> Your goal: Transcribe the records in their entirety, exactly as given.

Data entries
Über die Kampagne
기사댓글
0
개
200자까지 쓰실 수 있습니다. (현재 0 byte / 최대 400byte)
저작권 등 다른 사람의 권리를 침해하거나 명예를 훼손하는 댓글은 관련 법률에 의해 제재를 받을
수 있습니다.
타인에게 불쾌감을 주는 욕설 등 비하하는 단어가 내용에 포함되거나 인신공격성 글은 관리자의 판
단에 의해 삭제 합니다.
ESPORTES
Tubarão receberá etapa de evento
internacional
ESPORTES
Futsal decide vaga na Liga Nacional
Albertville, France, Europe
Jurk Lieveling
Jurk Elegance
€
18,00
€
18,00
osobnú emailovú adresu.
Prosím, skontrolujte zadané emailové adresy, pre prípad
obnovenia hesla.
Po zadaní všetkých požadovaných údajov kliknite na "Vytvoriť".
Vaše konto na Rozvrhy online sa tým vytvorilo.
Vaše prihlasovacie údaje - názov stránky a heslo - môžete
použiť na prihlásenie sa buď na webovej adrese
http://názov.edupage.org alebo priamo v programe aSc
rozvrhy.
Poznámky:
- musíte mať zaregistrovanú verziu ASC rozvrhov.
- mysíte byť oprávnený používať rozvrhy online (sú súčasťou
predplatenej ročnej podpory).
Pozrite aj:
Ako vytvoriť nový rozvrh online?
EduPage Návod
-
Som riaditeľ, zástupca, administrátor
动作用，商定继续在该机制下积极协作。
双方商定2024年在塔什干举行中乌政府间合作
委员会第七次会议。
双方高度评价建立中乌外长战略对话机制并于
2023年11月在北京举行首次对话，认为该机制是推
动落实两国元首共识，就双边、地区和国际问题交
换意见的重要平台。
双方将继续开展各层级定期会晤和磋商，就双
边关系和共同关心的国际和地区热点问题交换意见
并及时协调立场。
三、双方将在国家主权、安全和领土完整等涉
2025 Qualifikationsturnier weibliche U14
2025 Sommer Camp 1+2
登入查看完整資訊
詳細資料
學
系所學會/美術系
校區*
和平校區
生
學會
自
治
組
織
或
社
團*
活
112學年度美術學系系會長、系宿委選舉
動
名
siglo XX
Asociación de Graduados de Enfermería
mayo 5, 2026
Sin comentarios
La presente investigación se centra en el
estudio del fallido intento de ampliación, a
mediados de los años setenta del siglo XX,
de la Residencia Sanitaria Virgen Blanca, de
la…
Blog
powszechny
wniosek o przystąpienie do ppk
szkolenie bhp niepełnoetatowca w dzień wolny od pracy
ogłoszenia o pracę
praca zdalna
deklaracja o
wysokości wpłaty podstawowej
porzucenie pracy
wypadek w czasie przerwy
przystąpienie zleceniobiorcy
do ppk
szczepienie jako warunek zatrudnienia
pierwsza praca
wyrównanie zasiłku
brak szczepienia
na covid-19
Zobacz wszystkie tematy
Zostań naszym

> Result of this exercise:
Über die Kampagne
기사댓글
0
개
200자까지 쓰실 수 있습니다. (현재 0 byte / 최대 400byte)
저작권 등 다른 사람의 권리를 침해하거나 명예를 훼손하는 댓글은 관련 법률에 의해 제재를 받을
수 있습니다.
타인에게 불쾌감을 주는 욕설 등 비하하는 단어가 내용에 포함되거나 인신공격성 글은 관리자의 판
단에 의해 삭제 합니다.
ESPORTES
Tubarão receberá etapa de evento
internacional
ESPORTES
Futsal decide vaga na Liga Nacional
Albertville, France, Europe
Jurk Lieveling
Jurk Elegance
€
18,00
€
18,00
osobnú emailovú adresu.
Prosím, skontrolujte zadané emailové adresy, pre prípad
obnovenia hesla.
Po zadaní všetkých požadovaných údajov kliknite na "Vytvoriť".
Vaše konto na Rozvrhy online sa tým vytvorilo.
Vaše prihlasovacie údaje - názov stránky a heslo - môžete
použiť na prihlásenie sa buď na webovej adrese
http://názov.edupage.org alebo priamo v programe aSc
rozvrhy.
Poznámky:
- musíte mať zaregistrovanú verziu ASC rozvrhov.
- mysíte byť oprávnený používať rozvrhy online (sú súčasťou
predplatenej ročnej podpory).
Pozrite aj:
Ako vytvoriť nový rozvrh online?
EduPage Návod
-
Som riaditeľ, zástupca, administrátor
动作用，商定继续在该机制下积极协作。
双方商定2024年在塔什干举行中乌政府间合作
委员会第七次会议。
双方高度评价建立中乌外长战略对话机制并于
2023年11月在北京举行首次对话，认为该机制是推
动落实两国元首共识，就双边、地区和国际问题交
换意见的重要平台。
双方将继续开展各层级定期会晤和磋商，就双
边关系和共同关心的国际和地区热点问题交换意见
并及时协调立场。
三、双方将在国家主权、安全和领土完整等涉
2025 Qualifikationsturnier weibliche U14
2025 Sommer Camp 1+2
登入查看完整資訊
詳細資料
學
系所學會/美術系
校區*
和平校區
生
學會
自
治
組
織
或
社
團*
活
112學年度美術學系系會長、系宿委選舉
動
名
siglo XX
Asociación de Graduados de Enfermería
mayo 5, 2026
Sin comentarios
La presente investigación se centra en el
estudio del fallido intento de ampliación, a
mediados de los años setenta del siglo XX,
de la Residencia Sanitaria Virgen Blanca, de
la…
Blog
powszechny
wniosek o przystąpienie do ppk
szkolenie bhp niepełnoetatowca w dzień wolny od pracy
ogłoszenia o pracę
praca zdalna
deklaracja o
wysokości wpłaty podstawowej
porzucenie pracy
wypadek w czasie przerwy
przystąpienie zleceniobiorcy
do ppk
szczepienie jako warunek zatrudnienia
pierwsza praca
wyrównanie zasiłku
brak szczepienia
na covid-19
Zobacz wszystkie tematy
Zostań naszym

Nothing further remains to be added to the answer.